Add roughly one jar of creamed honey from your stock to about ten in a large plastic bucket, and beat it for a few minutes; actually I am now using less.
If you want to incorporate a lot of air into the mixture, making it lighter still, then you will need to beat it for much longer; I couldn't be bothered but you will get a better return because you are now selling air at a premium.
Pour your raw honey into the bucket, add the seed, and beat for three or four-minutes, just to distribute the them through the liquid.
Some of our best honey comes in when trees from our citrus fruit list are in flower. The tantalizing hint of phytochemicals like limonin that makes your lemon so special comes through.
It's in limes too.
I now use a wooden frame to support the bucket; cut with a band saw.
Holding the bracket instead of the bucket gives you far better control as the paddle is lowered into the honey; should it move out of position it would be shredded, and possibly your hand too.
These were both bottled yesterday, the one on the right obviously the creamed honey. I can detect no difference in taste, but that on the left will set rock-hard, but that the other remains soft with a consistency like that of peanut butter.
I'll try and remember to add photos of these same two bottles in a month's time.
Notice below how the regular runny honey on the left has set rock hard and crystallised, whilst that on the right remains soft and is easy to spread on bread. It's exactly the same honey, but has different physical properties.
Which would you buy if you saw both on the shelf in the shop? I'll bet the one on the left, but that on the right is far better.
It's really just a matter of personal taste. I refuse to heat either because of the unseen spoilage of our very special and virtually unique raw honey.

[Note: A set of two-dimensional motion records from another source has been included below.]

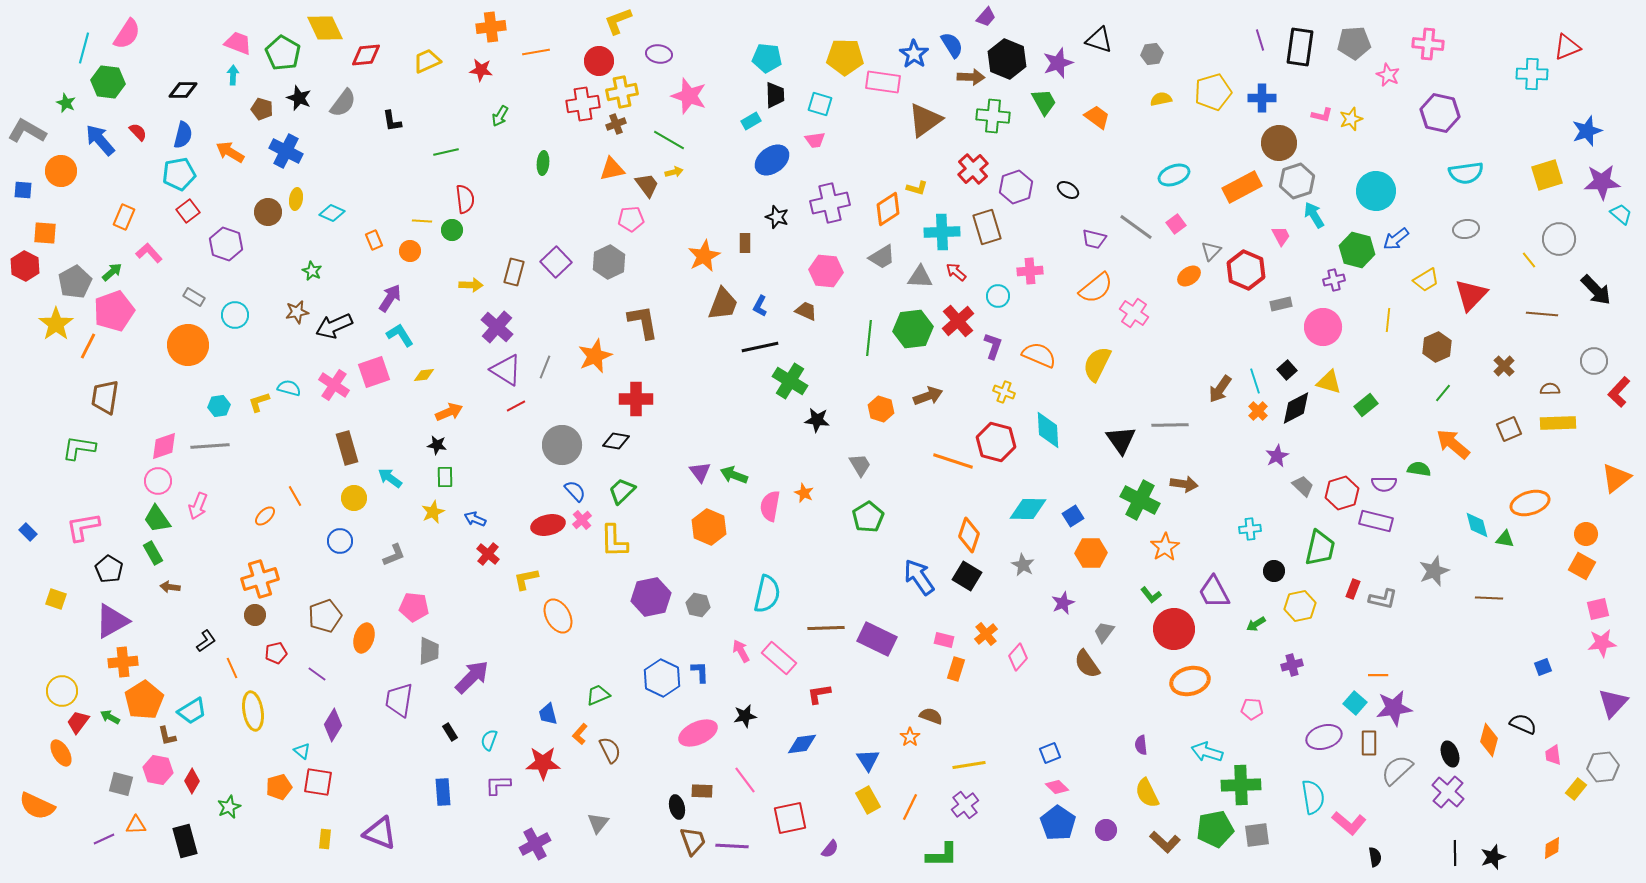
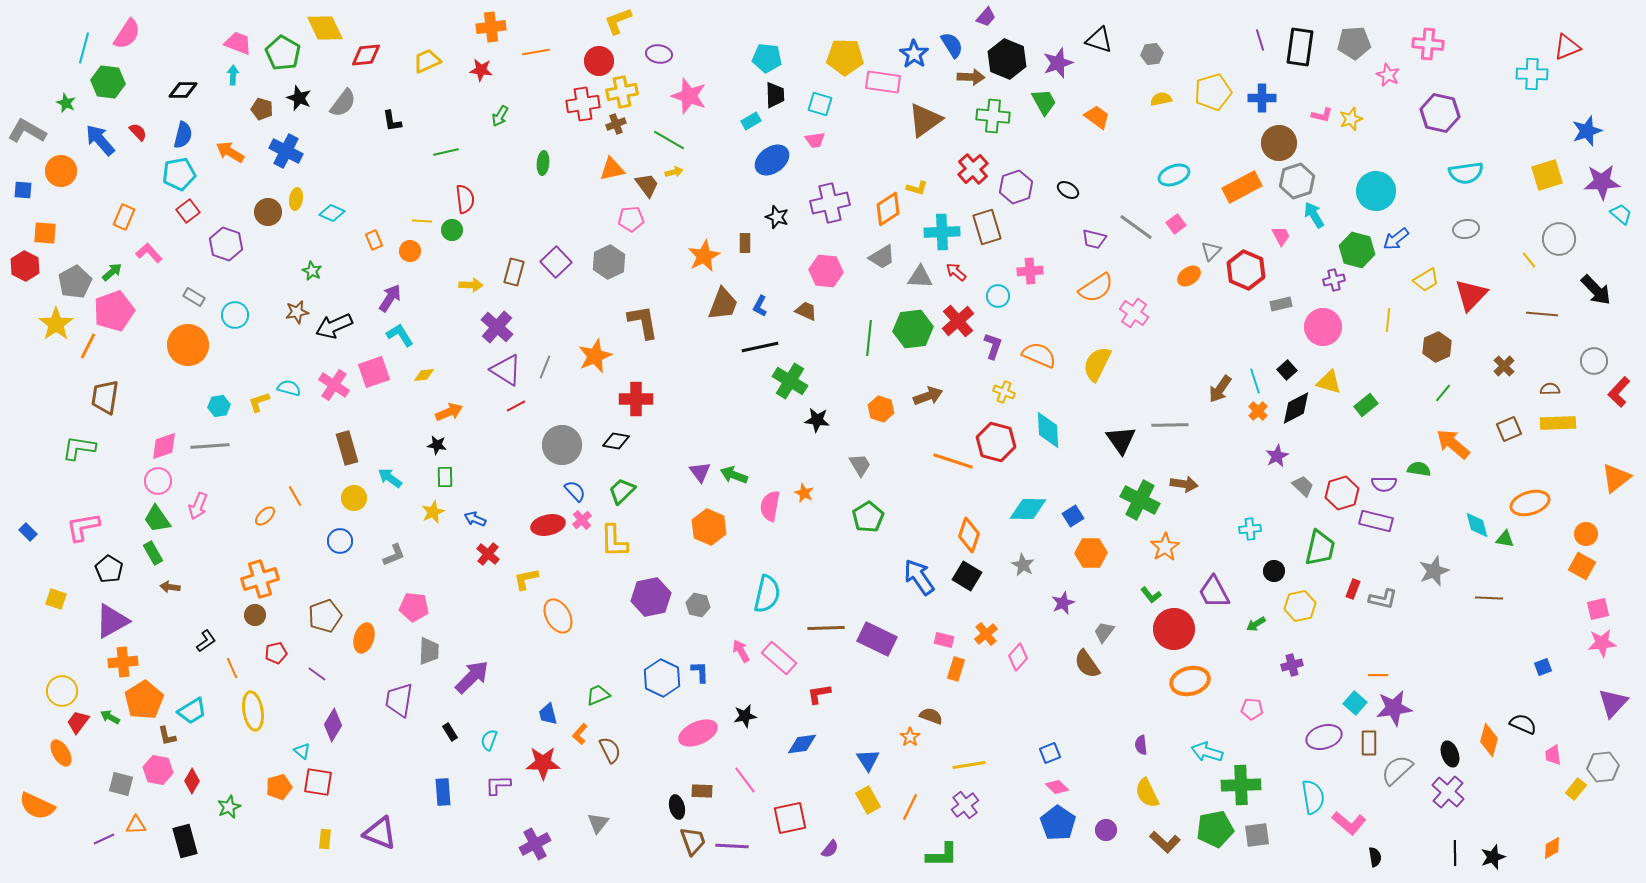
orange semicircle at (1096, 288): rotated 6 degrees clockwise
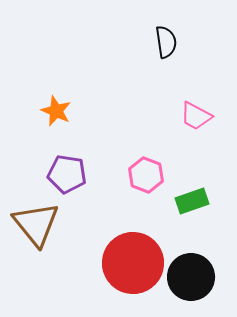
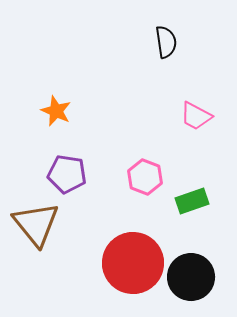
pink hexagon: moved 1 px left, 2 px down
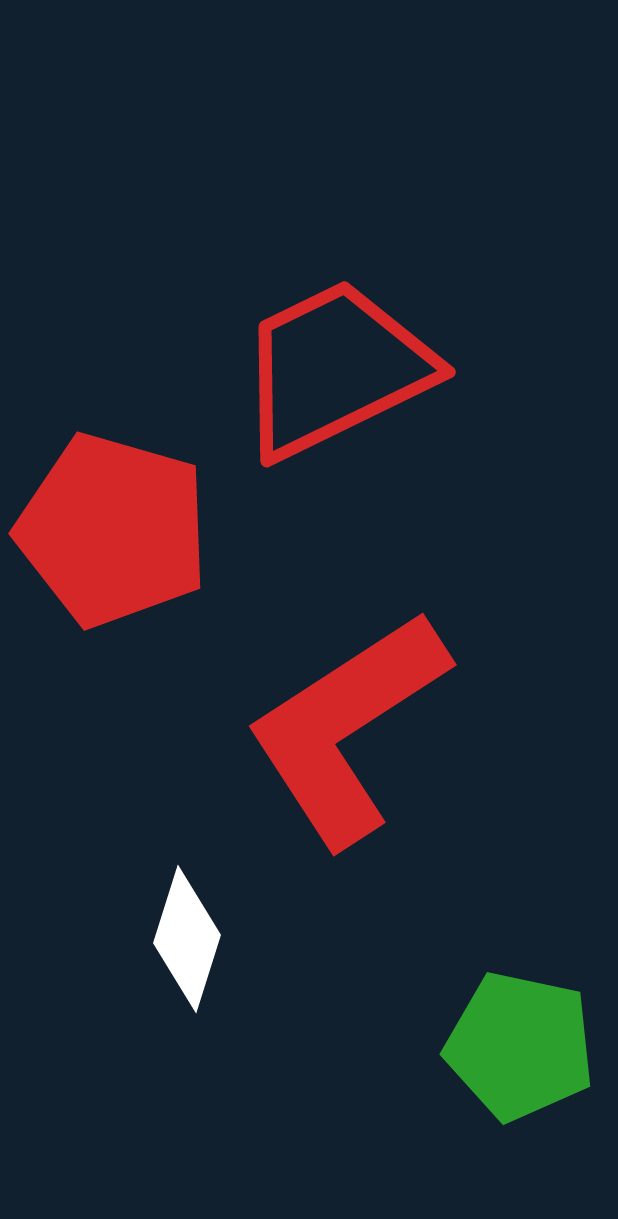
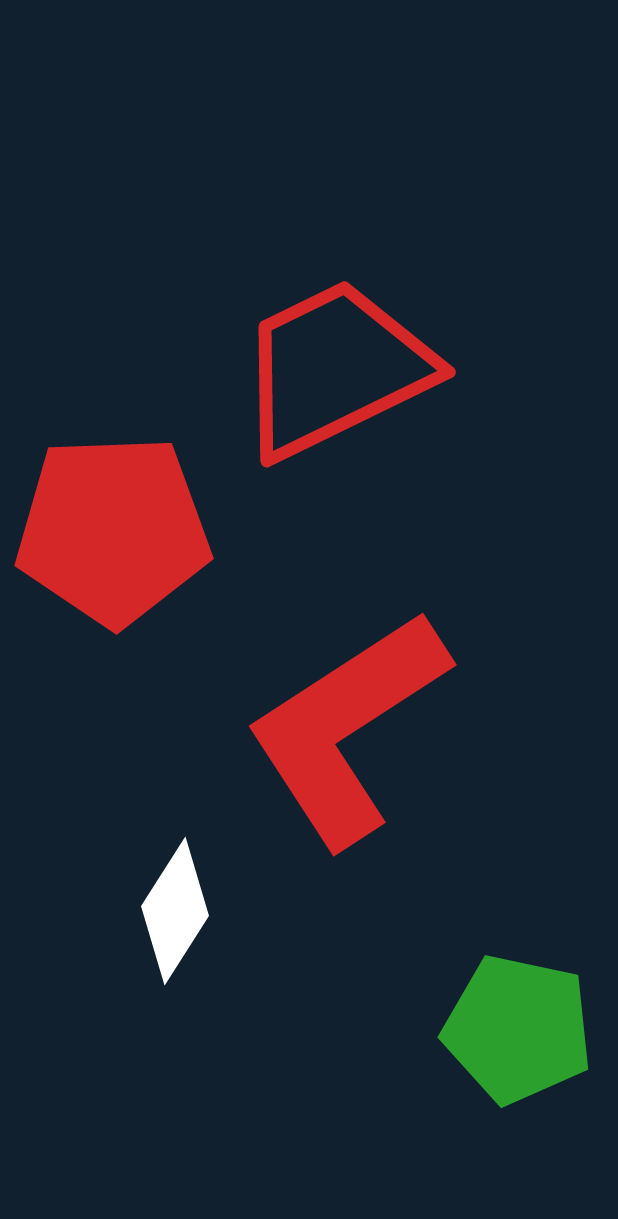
red pentagon: rotated 18 degrees counterclockwise
white diamond: moved 12 px left, 28 px up; rotated 15 degrees clockwise
green pentagon: moved 2 px left, 17 px up
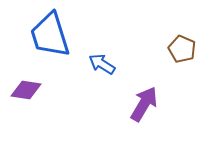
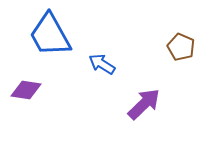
blue trapezoid: rotated 12 degrees counterclockwise
brown pentagon: moved 1 px left, 2 px up
purple arrow: rotated 15 degrees clockwise
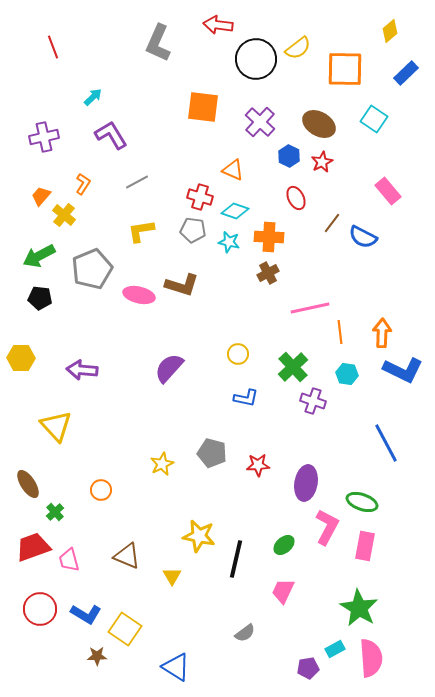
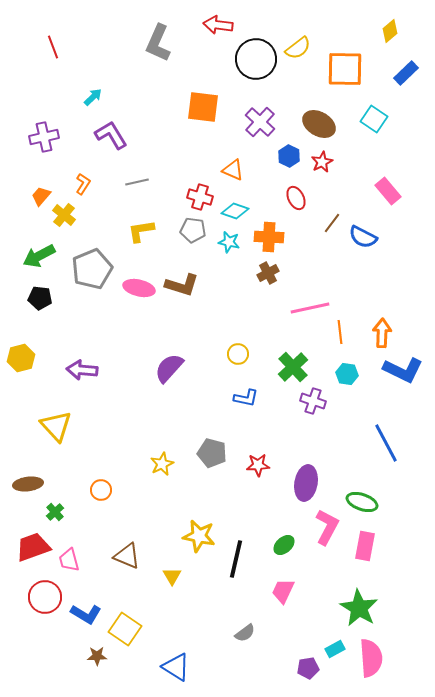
gray line at (137, 182): rotated 15 degrees clockwise
pink ellipse at (139, 295): moved 7 px up
yellow hexagon at (21, 358): rotated 16 degrees counterclockwise
brown ellipse at (28, 484): rotated 64 degrees counterclockwise
red circle at (40, 609): moved 5 px right, 12 px up
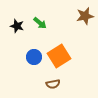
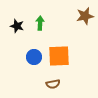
green arrow: rotated 128 degrees counterclockwise
orange square: rotated 30 degrees clockwise
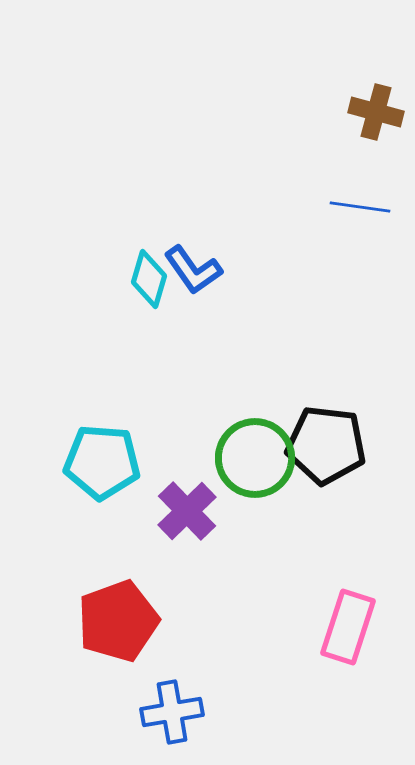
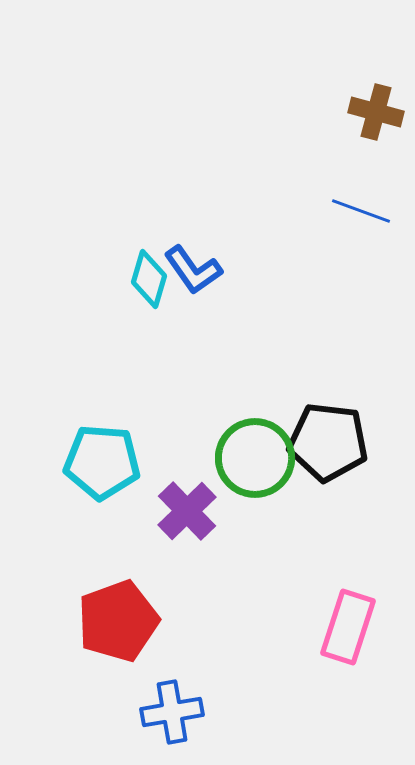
blue line: moved 1 px right, 4 px down; rotated 12 degrees clockwise
black pentagon: moved 2 px right, 3 px up
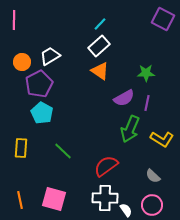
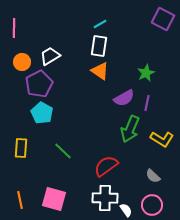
pink line: moved 8 px down
cyan line: rotated 16 degrees clockwise
white rectangle: rotated 40 degrees counterclockwise
green star: rotated 24 degrees counterclockwise
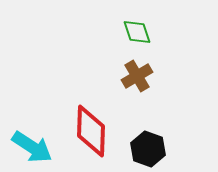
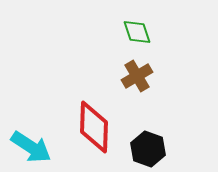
red diamond: moved 3 px right, 4 px up
cyan arrow: moved 1 px left
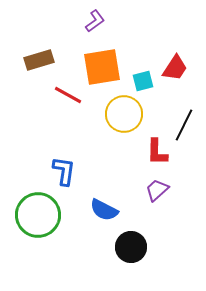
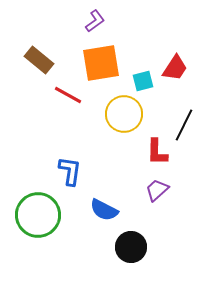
brown rectangle: rotated 56 degrees clockwise
orange square: moved 1 px left, 4 px up
blue L-shape: moved 6 px right
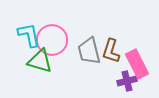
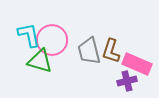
pink rectangle: rotated 40 degrees counterclockwise
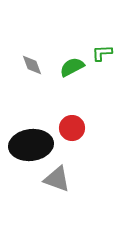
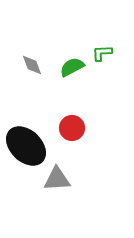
black ellipse: moved 5 px left, 1 px down; rotated 51 degrees clockwise
gray triangle: rotated 24 degrees counterclockwise
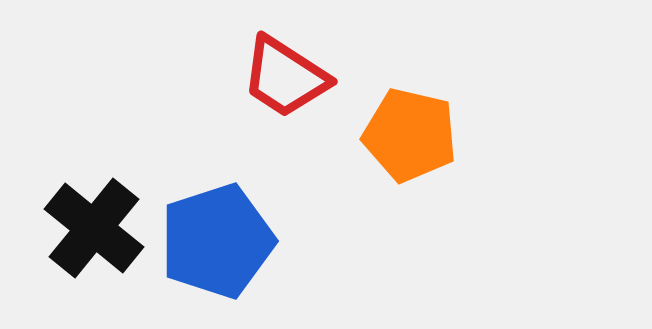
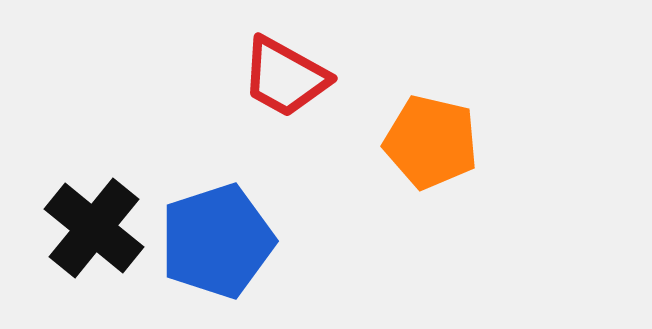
red trapezoid: rotated 4 degrees counterclockwise
orange pentagon: moved 21 px right, 7 px down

Creamed clover honey, or any other like this from the eucalyptus tree, is to my mind just more user-friendly.
When you expose any food to oxygen, it begins to decay; that is why we are going to have a very difficult time weaning ourselves off plastic. As far as our creamed clover honey is concerned, we whip it very briefly, just to distribute the find crystals throughout the bulk, so that little air is blended into the mixture.
However, some processors will cream the honey for an hour or more, incorporating a lot of air into the mixture; it becomes light and fluffy, weighs considerably less than a pound making it more expensive, but more important exposing the honey to oxygen. I don't recommend it.
Our three-minute creamed clover honey is quite soft and creamy enough.